Extracted page text data:
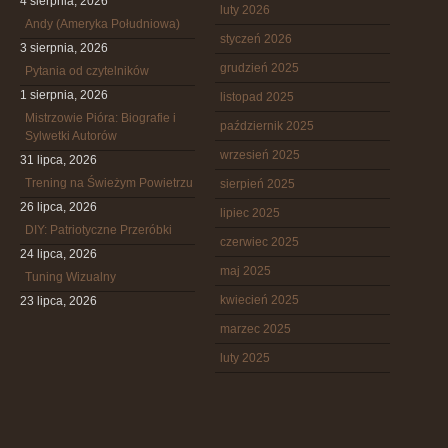
4 sierpnia, 2026
luty 2026
Andy (Ameryka Południowa)
styczeń 2026
3 sierpnia, 2026
grudzień 2025
Pytania od czytelników
1 sierpnia, 2026
listopad 2025
Mistrzowie Pióra: Biografie i
październik 2025
Sylwetki Autorów
wrzesień 2025
31 lipca, 2026
Trening na Świeżym Powietrzu
sierpień 2025
26 lipca, 2026
lipiec 2025
DIY: Patriotyczne Przeróbki
czerwiec 2025
24 lipca, 2026
maj 2025
Tuning Wizualny
kwiecień 2025
23 lipca, 2026
marzec 2025
luty 2025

Required work -
Go through the records and gather the lines that hold "sierpnia".

Answer -
4 sierpnia, 2026
3 sierpnia, 2026
1 sierpnia, 2026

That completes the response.